Believe it or not, I have downloaded the K3 user's manual last week and I have been "looking into it" ahead of the purchase. While you may find this totally absurd, I admit that reading through the manual is giving me a better insight of the "ins-and-outs" of the K3.

I have question(s);

1. What was your set up for the AF ? AF.C, AF.S ?
2. If you have used AF.C, what was your set up for what seems to be a very complicated journey when you decide what settings to use for birding, especially when them birds move a lot.
What I mean is: there are so many different options to choose from that it seems complicated to get the right settings.
3. Focus points: which did you pick for your shots shown here?
4. Did you find that the K3 tends to overexpose a bit more than the K5 ?

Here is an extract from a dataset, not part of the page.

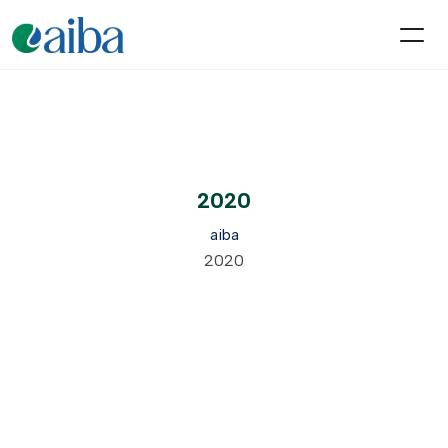
2020
aiba
2020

Keep on firing that shutter!

JP
It was a bit of a journey. The first set up I did was set to raw, the usual things. I tried some shots in af-a, and it didn't. So I set it to af-c, single point. I did the shots of the gull and mallard. Then af-c, expanded area 7 points, with the center point selected. The only test I did with that is to focus on a sign in the distance, then pan slightly and watched the focus point indicators twinkling as it followed it. It didn't get in the way at all while shooting the creeper. I also set the Hold AF to low, and the three others to focus-priority. I really don't know what I'll use. The single point is very small, almost causing difficulty in some situations. I'll try the 7 point to see how it works. It seems to start with the point that you choose, then track from there. The hold button turn dial thing works very well once you find out where to look and figure out what the symbols mean.

I shut off SR while I was on the tripod. Oh, also set SR toggle to the raw/fx button. It takes a bit to figure out where everything is; some screens are contextual, so you press a button and something strange comes up. I managed to shut it up and keep the lights out, which helps. It handles things so fast it is like there is nothing going on except the shutter. I found that I was simply looking, focusing and shooting. Pretty nice actually.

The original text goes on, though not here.